“The quality of the writing, Michelle. It’s okay, but it’s not 100% there, in my opinion. I think it needs more work.”
I read those again and again: “It’s okay.” It’s okay.” And I ranted and raved and cried and pronounced him a mean jerk who didn’t know a thing.
“Okay? It’s okay? The writing is okay? Who does he think he is?” I fumed. The tears seeped out of my eyes and dripped onto the Candy Land board. Rowan didn’t even notice.
I’d asked for it, of course. When the agent emailed the rejection, noting he didn’t think I was “quite ready,” I’d had the gall to write back.
“Do you mean the writing isn’t ready or the platform isn’t ready, or both?” I’d inquired.
And that’s when I’d received his clipped response: “The quality of the writing, Michelle.”
I didn’t want to hear it. And I refused to believe it.
But it was true [still, more than a year later, I admit this through gritted teeth].
The writing was good…in parts. But the manuscript was 104,000 words – about 25,000 too long. It rambled in places. It derailed into theology, instruction and biblical exegesis, none of which fit well in the memoir genre. It wasn’t polished. It wasn’t perfect.
But I’d thought it was.
It’s easier to blame someone else, rather than take responsibility for our own flaws or mistakes, isn’t it? That’s been my experience in writing…and in life.

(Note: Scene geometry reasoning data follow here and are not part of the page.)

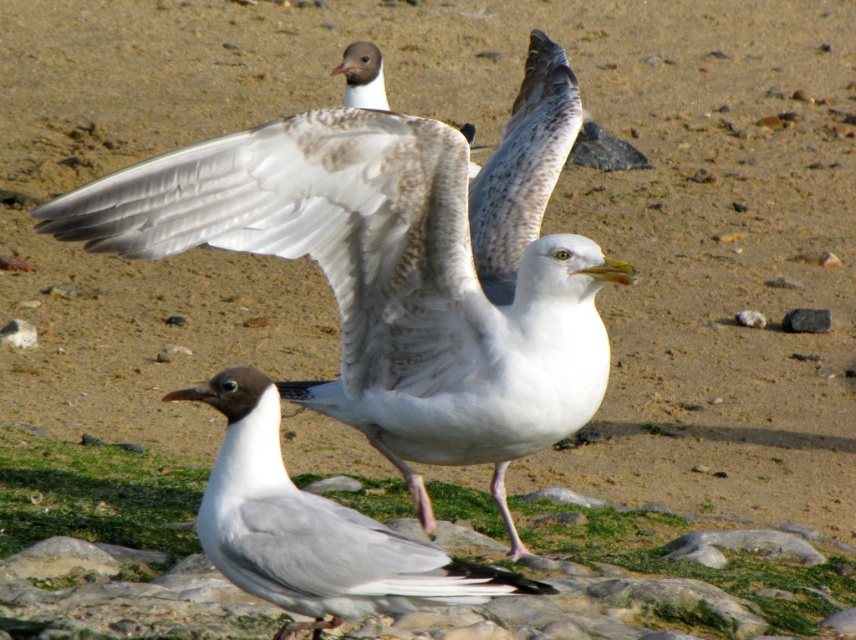 Does white feathered bird at center appear over gray matte seagull at center?

Correct, white feathered bird at center is located above gray matte seagull at center.

Between point (218, 209) and point (331, 564), which one is positioned in front?

Point (331, 564)

Locate an element on the screen. This screenshot has height=640, width=856. white feathered bird at center is located at coordinates (400, 266).

Identify the location of white feathered bird at center. The width and height of the screenshot is (856, 640). (400, 266). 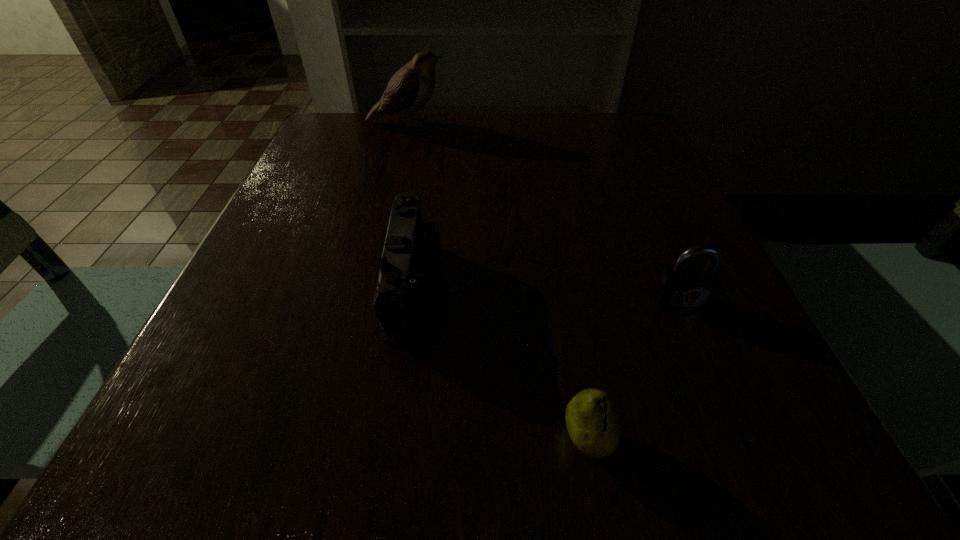 The height and width of the screenshot is (540, 960). Identify the location of vacant space at the near left corner of the desktop. (262, 435).

In the image, there is a desktop. Find the location of `vacant space at the far right corner`. vacant space at the far right corner is located at coordinates (612, 154).

In the image, there is a desktop. In order to click on free space at the near right corner in this screenshot , I will do `click(756, 478)`.

Where is `free point between the padlock and the nearest object`? This screenshot has height=540, width=960. free point between the padlock and the nearest object is located at coordinates (635, 371).

I want to click on blank region between the camcorder and the pear, so tap(500, 363).

This screenshot has width=960, height=540. I want to click on vacant space that is in between the padlock and the farthest object, so click(x=543, y=212).

Find the location of a particular element. The height and width of the screenshot is (540, 960). free space between the nearest object and the padlock is located at coordinates (635, 371).

Locate an element on the screen. The image size is (960, 540). free point between the farthest object and the nearest object is located at coordinates (497, 282).

What are the coordinates of `free spot between the padlock and the tallest object` in the screenshot? It's located at (543, 212).

Identify which object is located as the third nearest to the nearest object. Please provide its 2D coordinates. Your answer should be formatted as a tuple, i.e. [(x, y)], where the tuple contains the x and y coordinates of a point satisfying the conditions above.

[(410, 88)] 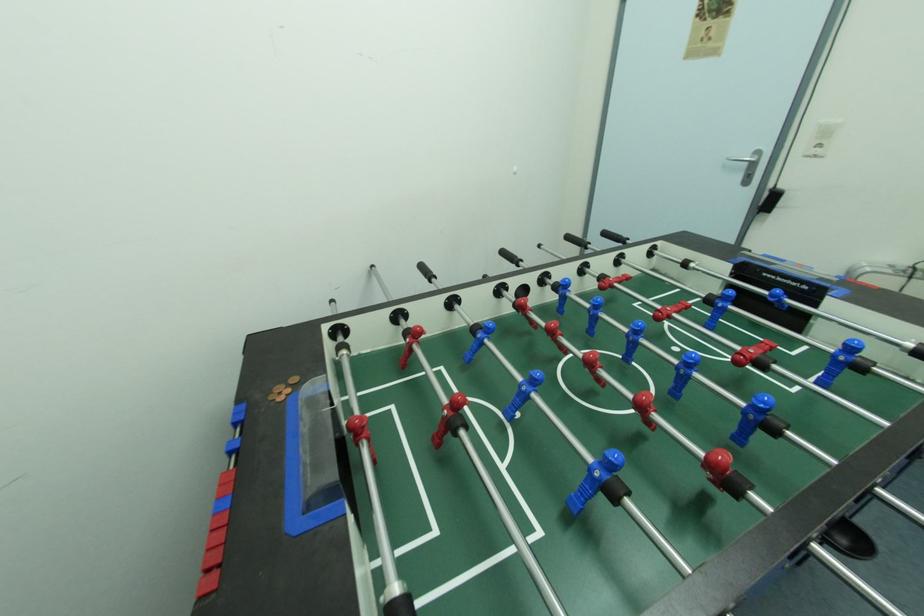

I was quick to blame the agent: He was just plain wrong. Cruel and callous. A fool. He didn’t know what he was talking about. He had a vendetta against unpublished writers. I concocted a dozen reasons as to why that agent was wrong.
It took me more than two months to realize that maybe, just maybe, there was some truth in those hard words. Sure he could have been kinder, a little less brusque. But in the end, I realized that he had written the truth. And that truth, though hard to accept at the time, turned out to be a gift.
Did you ever receive a hard-to-hear critique, only to realize later it was the truth? In the end did it help or hurt?
* My sister-in-law Vanessa gave me the book pictured above as a gift…and I do think it might take an entire collection of “other people’s rejection letters” to put this process in perspective!